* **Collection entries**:
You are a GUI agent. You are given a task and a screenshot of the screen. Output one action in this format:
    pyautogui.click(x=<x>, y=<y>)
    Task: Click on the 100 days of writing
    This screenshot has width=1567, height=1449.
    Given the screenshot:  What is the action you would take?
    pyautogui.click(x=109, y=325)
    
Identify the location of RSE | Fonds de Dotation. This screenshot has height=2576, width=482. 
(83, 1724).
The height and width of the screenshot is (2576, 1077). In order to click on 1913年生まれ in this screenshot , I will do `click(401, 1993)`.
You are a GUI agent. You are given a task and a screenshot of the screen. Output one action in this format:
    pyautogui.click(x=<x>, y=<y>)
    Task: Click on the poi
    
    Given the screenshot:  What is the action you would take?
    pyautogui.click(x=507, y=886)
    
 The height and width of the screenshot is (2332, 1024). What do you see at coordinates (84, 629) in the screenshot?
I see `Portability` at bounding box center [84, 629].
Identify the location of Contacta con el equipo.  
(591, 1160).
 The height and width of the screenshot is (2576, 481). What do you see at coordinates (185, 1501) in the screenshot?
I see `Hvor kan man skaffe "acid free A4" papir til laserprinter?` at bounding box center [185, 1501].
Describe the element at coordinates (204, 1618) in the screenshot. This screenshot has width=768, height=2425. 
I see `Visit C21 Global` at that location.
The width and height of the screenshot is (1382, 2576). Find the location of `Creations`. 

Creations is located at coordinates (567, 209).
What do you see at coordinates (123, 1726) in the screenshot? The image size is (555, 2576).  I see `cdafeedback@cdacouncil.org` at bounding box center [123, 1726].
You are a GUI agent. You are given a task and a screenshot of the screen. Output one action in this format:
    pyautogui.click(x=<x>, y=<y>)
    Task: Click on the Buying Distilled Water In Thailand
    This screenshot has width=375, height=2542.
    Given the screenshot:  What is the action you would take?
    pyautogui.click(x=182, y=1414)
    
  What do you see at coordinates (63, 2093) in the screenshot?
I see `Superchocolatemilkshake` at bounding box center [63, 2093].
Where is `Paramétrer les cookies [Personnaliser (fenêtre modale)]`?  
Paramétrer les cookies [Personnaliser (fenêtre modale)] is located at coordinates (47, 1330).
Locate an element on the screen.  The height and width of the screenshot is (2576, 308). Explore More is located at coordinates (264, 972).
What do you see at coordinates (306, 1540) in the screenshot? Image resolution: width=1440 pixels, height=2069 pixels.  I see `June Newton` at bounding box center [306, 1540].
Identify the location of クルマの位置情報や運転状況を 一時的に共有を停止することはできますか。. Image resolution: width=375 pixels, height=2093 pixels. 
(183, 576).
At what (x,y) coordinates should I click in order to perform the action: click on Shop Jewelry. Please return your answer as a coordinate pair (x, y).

* **BRIEF**: Copy word for word the stretch of entries above from the line that has "Task: Click on the Buying" through the line that has "Locate an element", both ends included, and nothing outside it.

* **EXERCISE RESPONSE**:
    Task: Click on the Buying Distilled Water In Thailand
    This screenshot has width=375, height=2542.
    Given the screenshot:  What is the action you would take?
    pyautogui.click(x=182, y=1414)
    
  What do you see at coordinates (63, 2093) in the screenshot?
I see `Superchocolatemilkshake` at bounding box center [63, 2093].
Where is `Paramétrer les cookies [Personnaliser (fenêtre modale)]`?  
Paramétrer les cookies [Personnaliser (fenêtre modale)] is located at coordinates (47, 1330).
Locate an element on the screen.  The height and width of the screenshot is (2576, 308). Explore More is located at coordinates (264, 972).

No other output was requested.